G. K. Chesterton suggests that Christian manliness is well illustrated by the medieval Christians’ creative re-reading of the Trojan War, a reading that treats Hector as the protagonist. The great loser of Homer’s story becomes the model of chivalry—valiant in defense of hearth and home, gracious in victory, self-sacrificial in defeat. The “tamer of horses” serves as a classical forebear for the Christian chevalier or knight. As Hector used his strength not for earning renown but for protecting the innocent, so our valor is not for inflicting violence but for safeguarding and providing for those who depend on us. Fittingly, Hector’s name comes from the Greek word meaning “to have” or “to hold.”
This knightly example is an ideal to strive towards. Often, we fall short of it. But let us not confuse a stumbling search for chivalry with the different and dingier paradigm of manliness we see too many public figures pursuing.
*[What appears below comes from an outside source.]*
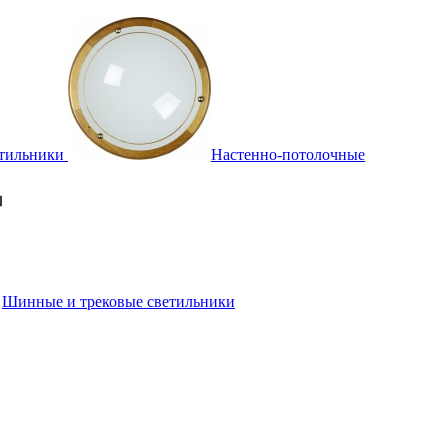
тильники
Настенно-потолочные
Шинные и трековые светильники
Donald Trump, for example, presents himself as a paragon of masculinity. But his idea of what a man should be is small and mean and dangerous. We saw again his true colors in the recently published video of him boasting about infidelity and about forcing himself on married women. We cannot honestly dismiss this talk as mere “boorishness,” or with a “Billionaire boys will be boys.” The entitlement to women’s bodies and the preening self-worship on display in the video are not aberrations—they have colored the whole of Trump’s campaign. Witness his knee-jerk attacks on any woman who annoys him. Conservatives must call wickedness by its name. When Trump tries to brush off his immorality as “locker room talk” he is not offering a valid excuse, but rather indicting his wicked model of male culture. If this characterization of locker rooms is correct, it’s time to burn down the locker rooms."